Ordered mine this week too, will see how it works when it gets here!!


----------



## SKP1995 (15 May 2009)

I'm waiting on one arriving, couldn't argue for a fiver.


----------



## aaronnorth (16 May 2009)

mines waiting to be setup


----------



## GreenNeedle (16 May 2009)

I have 2 in my cupboard not being used   I found that they work quite well but not with my setup of having the lily pipe at the surface nor the very high turnover I am using.

I think Zig found the same thing until he changed to the ADA jet pipe.  You need to find a method to inject the bubbles without them instantly hitting the surface   The Jet pipe pushed them at velocity slightly downward



> Is it still 'good' to have CO2 mist around the aquarium or has it slightly moved towards 100% diffusion with no bubbles?

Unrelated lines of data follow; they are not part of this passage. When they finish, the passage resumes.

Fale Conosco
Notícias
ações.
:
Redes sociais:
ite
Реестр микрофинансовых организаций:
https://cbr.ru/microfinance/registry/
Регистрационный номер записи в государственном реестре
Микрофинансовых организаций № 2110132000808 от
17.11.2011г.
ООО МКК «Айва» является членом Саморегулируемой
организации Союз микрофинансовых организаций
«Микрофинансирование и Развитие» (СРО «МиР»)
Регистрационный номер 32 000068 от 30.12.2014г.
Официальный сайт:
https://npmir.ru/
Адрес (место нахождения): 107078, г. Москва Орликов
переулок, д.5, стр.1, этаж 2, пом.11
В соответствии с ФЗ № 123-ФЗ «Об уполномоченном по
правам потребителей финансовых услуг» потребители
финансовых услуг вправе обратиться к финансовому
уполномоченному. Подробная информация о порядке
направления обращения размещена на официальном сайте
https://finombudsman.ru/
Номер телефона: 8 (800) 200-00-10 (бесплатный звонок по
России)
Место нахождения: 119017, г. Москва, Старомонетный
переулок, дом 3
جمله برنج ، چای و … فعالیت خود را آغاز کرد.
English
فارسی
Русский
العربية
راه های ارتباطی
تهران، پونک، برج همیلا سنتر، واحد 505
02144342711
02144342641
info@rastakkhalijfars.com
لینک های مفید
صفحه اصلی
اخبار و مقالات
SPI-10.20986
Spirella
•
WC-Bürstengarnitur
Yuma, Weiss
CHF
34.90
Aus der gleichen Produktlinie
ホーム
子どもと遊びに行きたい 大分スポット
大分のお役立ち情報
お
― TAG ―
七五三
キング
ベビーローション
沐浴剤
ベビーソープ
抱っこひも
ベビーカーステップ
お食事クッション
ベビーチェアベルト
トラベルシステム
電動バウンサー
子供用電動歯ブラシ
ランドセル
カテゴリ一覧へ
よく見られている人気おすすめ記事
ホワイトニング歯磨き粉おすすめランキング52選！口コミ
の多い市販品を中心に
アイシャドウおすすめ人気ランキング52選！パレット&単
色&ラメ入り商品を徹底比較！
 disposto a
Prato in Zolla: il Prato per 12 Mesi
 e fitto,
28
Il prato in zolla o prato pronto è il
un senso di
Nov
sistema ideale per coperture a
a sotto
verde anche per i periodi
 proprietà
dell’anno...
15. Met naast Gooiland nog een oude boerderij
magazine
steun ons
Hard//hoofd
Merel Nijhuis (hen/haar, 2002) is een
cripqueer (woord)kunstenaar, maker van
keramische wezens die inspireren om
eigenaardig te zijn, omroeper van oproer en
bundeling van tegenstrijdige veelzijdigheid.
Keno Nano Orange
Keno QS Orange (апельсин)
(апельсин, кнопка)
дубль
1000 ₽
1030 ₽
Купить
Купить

I think mist is the general consensus.  I was talking on the Barr report with someone who was telling me that a lot more CO2 was lost with misting than a reactor and I asked 'what makes you think that'.  The answer I got was that bubbles rise to the surface and get lost to which I replied that the same will happen with 100% dissolved CO2 but the 'exit can't be seen .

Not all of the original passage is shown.